Write the entries out exactly, with the final line being the one containing "bottom of the dish. The amount will vary".

=== DATA FOR ANALYSIS ===

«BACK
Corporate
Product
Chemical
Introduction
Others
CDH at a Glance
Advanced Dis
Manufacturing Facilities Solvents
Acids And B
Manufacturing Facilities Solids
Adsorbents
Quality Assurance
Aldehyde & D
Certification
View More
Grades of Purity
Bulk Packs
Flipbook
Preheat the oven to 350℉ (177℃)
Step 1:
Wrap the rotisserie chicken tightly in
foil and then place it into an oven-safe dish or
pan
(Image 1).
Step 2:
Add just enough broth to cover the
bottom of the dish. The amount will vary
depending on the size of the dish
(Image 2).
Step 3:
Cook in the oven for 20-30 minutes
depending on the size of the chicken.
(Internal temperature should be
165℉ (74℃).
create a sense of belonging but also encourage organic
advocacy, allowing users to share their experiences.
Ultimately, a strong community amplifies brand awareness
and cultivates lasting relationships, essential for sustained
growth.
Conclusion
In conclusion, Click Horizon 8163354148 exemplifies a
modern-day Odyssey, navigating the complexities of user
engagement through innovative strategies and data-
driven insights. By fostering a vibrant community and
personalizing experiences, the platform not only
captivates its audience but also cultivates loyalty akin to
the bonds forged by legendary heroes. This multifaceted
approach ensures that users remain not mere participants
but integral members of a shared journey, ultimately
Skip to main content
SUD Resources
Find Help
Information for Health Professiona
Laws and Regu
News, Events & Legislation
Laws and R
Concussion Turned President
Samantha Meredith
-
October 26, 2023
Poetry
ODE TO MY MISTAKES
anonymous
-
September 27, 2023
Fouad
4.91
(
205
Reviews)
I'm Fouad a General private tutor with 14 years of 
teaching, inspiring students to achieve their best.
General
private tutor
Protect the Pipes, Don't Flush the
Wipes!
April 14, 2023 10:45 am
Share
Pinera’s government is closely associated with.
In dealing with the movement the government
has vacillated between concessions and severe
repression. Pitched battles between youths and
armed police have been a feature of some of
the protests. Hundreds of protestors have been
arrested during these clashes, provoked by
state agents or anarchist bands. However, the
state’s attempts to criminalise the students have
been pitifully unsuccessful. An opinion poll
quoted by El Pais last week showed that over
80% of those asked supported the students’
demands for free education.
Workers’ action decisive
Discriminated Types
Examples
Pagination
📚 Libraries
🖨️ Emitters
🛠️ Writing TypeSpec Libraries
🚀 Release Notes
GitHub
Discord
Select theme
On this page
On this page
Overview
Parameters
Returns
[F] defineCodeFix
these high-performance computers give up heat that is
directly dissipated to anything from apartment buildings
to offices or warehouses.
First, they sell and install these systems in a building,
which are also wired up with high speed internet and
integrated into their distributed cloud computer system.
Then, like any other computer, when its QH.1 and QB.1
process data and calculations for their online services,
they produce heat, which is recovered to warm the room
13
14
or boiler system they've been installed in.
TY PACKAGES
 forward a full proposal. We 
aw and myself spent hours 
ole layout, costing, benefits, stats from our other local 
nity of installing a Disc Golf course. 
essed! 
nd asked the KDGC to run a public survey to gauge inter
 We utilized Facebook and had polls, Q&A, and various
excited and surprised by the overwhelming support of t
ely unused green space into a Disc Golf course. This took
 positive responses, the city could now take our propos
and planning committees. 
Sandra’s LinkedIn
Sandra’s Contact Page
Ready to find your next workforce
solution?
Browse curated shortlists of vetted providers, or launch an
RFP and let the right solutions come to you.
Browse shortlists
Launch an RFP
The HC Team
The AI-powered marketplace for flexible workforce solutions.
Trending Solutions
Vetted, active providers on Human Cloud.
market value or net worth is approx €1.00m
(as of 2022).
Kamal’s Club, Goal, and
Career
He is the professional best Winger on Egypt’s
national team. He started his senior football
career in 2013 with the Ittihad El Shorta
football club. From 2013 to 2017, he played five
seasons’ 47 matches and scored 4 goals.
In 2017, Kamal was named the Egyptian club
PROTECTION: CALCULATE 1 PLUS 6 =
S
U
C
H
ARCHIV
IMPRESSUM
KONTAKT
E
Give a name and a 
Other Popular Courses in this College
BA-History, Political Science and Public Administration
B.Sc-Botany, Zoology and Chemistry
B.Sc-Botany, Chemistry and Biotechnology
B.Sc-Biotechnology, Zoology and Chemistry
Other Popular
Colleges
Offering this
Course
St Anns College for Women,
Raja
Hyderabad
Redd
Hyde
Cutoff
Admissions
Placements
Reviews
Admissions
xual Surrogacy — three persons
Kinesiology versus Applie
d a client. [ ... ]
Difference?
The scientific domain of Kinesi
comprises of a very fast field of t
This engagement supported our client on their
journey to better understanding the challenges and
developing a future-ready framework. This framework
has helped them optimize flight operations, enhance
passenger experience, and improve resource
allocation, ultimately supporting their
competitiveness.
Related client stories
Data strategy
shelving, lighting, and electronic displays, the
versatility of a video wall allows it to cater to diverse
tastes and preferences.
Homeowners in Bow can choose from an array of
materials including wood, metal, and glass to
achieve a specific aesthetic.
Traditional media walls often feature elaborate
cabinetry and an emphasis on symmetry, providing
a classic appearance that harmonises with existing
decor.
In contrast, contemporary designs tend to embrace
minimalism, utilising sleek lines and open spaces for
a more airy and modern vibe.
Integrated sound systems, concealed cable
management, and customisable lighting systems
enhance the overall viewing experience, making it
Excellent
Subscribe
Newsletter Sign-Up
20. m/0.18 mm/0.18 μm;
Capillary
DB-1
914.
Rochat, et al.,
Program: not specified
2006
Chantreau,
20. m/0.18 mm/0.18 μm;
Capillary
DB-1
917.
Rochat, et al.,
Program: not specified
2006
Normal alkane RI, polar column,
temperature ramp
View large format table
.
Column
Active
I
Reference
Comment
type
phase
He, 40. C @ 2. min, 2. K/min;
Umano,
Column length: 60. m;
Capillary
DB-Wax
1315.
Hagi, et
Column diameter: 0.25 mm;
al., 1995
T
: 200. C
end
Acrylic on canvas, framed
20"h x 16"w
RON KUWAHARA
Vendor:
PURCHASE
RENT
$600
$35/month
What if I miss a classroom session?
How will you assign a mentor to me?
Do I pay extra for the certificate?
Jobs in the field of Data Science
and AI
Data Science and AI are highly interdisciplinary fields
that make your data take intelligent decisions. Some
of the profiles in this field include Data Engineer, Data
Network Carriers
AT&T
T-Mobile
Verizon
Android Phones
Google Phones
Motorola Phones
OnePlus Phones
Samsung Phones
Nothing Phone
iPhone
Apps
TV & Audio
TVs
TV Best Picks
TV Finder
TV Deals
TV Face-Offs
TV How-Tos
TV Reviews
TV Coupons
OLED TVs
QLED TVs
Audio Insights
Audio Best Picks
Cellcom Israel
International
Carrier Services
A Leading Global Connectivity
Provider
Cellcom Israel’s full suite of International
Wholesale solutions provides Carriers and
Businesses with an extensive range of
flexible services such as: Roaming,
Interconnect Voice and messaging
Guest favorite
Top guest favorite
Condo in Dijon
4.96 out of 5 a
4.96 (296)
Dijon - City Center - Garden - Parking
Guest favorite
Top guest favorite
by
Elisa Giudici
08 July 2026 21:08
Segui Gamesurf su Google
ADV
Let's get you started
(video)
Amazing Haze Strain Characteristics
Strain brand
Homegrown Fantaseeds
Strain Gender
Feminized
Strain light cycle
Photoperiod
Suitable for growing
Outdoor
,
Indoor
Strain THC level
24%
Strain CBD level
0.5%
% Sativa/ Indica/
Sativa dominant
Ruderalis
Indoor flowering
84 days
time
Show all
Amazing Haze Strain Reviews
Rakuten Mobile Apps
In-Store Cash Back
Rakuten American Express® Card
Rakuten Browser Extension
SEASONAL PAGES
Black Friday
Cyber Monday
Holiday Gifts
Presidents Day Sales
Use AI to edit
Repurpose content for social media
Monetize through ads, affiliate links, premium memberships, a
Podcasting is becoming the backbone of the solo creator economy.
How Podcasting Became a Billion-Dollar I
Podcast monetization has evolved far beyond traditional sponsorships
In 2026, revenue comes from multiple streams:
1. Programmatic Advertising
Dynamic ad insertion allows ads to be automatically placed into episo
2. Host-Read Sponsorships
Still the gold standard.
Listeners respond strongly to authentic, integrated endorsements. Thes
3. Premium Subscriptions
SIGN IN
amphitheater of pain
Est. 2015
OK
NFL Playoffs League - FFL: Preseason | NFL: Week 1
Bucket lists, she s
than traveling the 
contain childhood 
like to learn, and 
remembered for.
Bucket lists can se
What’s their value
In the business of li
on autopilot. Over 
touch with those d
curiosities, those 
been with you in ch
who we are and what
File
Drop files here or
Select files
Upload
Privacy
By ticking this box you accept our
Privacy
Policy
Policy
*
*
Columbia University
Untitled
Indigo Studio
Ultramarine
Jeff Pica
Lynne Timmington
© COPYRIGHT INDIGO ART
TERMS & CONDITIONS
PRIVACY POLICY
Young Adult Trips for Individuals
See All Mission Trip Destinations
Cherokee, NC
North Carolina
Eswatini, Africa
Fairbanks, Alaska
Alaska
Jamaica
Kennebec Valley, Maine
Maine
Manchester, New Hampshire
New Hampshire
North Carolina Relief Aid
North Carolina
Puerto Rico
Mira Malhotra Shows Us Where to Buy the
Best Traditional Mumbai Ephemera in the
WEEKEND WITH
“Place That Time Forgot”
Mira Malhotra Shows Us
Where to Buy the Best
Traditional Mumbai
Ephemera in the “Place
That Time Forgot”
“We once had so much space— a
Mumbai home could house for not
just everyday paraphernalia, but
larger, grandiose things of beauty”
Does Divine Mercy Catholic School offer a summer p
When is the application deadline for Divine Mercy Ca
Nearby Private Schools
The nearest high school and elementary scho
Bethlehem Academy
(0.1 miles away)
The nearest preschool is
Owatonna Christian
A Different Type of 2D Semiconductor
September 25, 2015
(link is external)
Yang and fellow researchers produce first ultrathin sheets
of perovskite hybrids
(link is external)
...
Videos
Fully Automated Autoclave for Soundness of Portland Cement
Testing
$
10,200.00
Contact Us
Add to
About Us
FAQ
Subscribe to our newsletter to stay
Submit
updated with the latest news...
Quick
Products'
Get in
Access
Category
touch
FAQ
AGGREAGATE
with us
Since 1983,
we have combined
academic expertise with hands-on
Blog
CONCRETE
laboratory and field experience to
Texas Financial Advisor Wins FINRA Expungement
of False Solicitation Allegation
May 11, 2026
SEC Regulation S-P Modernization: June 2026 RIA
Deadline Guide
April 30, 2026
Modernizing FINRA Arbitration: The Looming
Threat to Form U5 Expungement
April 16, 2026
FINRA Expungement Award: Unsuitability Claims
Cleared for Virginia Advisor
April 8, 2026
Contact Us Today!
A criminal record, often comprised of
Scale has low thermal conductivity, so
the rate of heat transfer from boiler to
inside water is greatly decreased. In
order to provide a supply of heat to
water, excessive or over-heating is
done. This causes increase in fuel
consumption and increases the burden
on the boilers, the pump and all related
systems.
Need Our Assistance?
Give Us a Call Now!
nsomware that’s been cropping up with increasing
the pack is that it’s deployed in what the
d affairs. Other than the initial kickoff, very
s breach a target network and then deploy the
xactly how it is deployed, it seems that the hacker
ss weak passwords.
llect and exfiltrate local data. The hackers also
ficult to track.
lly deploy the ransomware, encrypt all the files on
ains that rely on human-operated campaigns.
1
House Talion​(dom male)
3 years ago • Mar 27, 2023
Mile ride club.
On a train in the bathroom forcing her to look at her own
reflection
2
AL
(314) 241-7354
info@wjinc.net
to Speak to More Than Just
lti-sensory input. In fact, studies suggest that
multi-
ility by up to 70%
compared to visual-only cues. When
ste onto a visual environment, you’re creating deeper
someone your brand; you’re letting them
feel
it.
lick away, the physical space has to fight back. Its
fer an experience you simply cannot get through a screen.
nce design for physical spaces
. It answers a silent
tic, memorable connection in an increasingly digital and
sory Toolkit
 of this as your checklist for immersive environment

===

# SOLUTION FOR THIS PROBLEM:
«BACK
Corporate
Product
Chemical
Introduction
Others
CDH at a Glance
Advanced Dis
Manufacturing Facilities Solvents
Acids And B
Manufacturing Facilities Solids
Adsorbents
Quality Assurance
Aldehyde & D
Certification
View More
Grades of Purity
Bulk Packs
Flipbook
Preheat the oven to 350℉ (177℃)
Step 1:
Wrap the rotisserie chicken tightly in
foil and then place it into an oven-safe dish or
pan
(Image 1).
Step 2:
Add just enough broth to cover the
bottom of the dish. The amount will vary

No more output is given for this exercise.